What the task requires. Pictures do not belong in your copy. Repeat all the other data exactly.

[Extracted page text data]
......

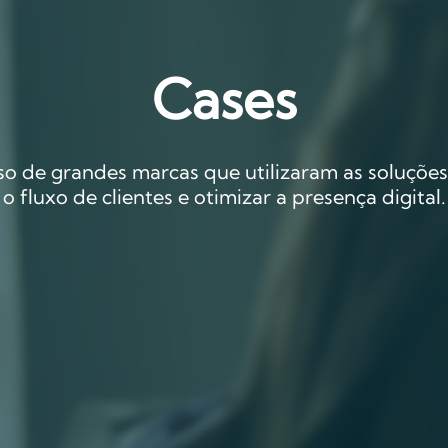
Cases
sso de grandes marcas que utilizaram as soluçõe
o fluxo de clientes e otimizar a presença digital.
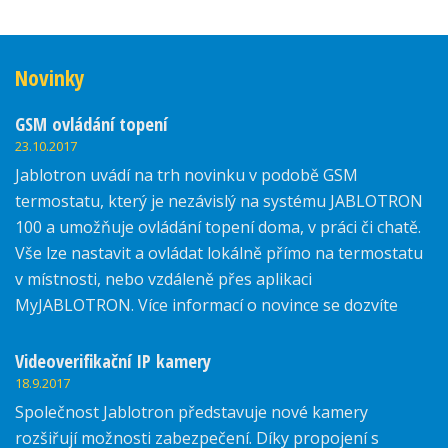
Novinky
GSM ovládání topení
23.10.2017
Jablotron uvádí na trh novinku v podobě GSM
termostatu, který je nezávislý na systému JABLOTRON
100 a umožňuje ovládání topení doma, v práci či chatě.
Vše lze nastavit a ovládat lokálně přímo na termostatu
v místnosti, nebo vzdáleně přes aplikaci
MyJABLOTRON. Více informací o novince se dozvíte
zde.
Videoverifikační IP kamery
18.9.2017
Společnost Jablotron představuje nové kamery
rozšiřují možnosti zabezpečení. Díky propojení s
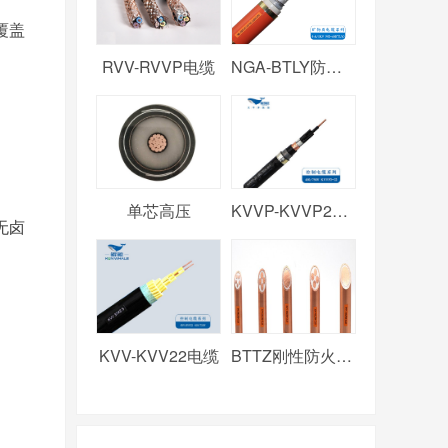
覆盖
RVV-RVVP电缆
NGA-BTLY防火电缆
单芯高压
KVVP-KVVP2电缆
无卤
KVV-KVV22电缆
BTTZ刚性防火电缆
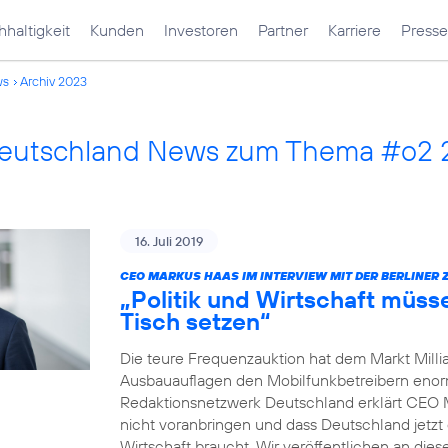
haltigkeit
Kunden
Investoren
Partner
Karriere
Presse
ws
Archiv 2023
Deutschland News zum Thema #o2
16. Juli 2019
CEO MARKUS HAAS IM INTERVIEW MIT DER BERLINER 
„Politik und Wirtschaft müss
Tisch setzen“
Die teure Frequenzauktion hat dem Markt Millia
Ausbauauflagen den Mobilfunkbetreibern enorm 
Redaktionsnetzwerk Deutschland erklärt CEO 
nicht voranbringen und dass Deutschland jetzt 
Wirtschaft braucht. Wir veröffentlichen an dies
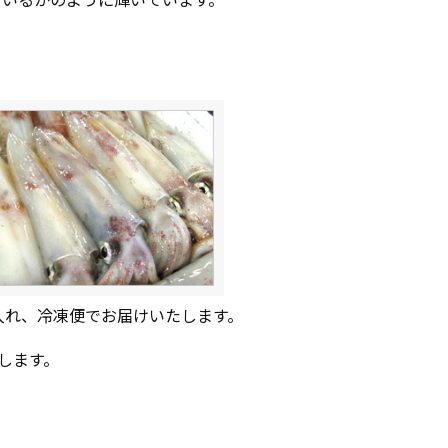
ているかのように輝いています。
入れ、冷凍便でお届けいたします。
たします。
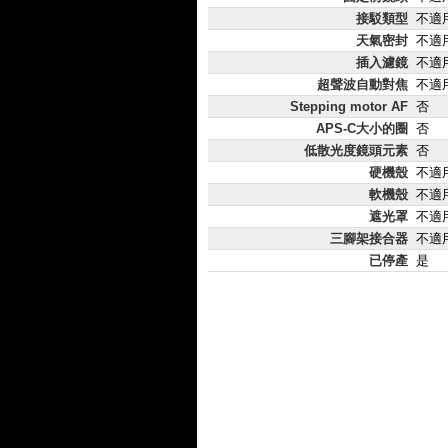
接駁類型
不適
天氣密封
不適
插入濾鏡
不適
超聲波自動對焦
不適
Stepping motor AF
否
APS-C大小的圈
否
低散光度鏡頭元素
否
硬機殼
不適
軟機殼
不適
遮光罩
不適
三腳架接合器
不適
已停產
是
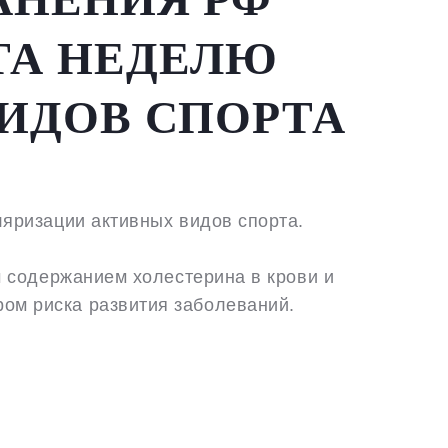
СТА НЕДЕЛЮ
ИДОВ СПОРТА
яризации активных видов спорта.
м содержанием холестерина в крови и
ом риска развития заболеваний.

......

Answer.
Cases
sso de grandes marcas que utilizaram as soluçõe
o fluxo de clientes e otimizar a presença digital.
Novinky
GSM ovládání topení
23.10.2017
Jablotron uvádí na trh novinku v podobě GSM
termostatu, který je nezávislý na systému JABLOTRON
100 a umožňuje ovládání topení doma, v práci či chatě.
Vše lze nastavit a ovládat lokálně přímo na termostatu
v místnosti, nebo vzdáleně přes aplikaci
MyJABLOTRON. Více informací o novince se dozvíte
zde.
Videoverifikační IP kamery
18.9.2017
Společnost Jablotron představuje nové kamery
rozšiřují možnosti zabezpečení. Díky propojení s
覆盖
RVV-RVVP电缆
NGA-BTLY防火电缆
单芯高压
KVVP-KVVP2电缆
无卤
KVV-KVV22电缆
BTTZ刚性防火电缆
haltigkeit
Kunden
Investoren
Partner
Karriere
Presse
ws
Archiv 2023
Deutschland News zum Thema #o2
16. Juli 2019
CEO MARKUS HAAS IM INTERVIEW MIT DER BERLINER 
„Politik und Wirtschaft müss
Tisch setzen“
Die teure Frequenzauktion hat dem Markt Millia
Ausbauauflagen den Mobilfunkbetreibern enorm 
Redaktionsnetzwerk Deutschland erklärt CEO 
nicht voranbringen und dass Deutschland jetzt 
Wirtschaft braucht. Wir veröffentlichen an dies
ているかのように輝いています。
入れ、冷凍便でお届けいたします。
たします。
接駁類型
不適
天氣密封
不適
插入濾鏡
不適
超聲波自動對焦
不適
Stepping motor AF
否
APS-C大小的圈
否
低散光度鏡頭元素
否
硬機殼
不適
軟機殼
不適
遮光罩
不適
三腳架接合器
不適
已停產
是
СТА НЕДЕЛЮ
ИДОВ СПОРТА
яризации активных видов спорта.
м содержанием холестерина в крови и
ом риска развития заболеваний.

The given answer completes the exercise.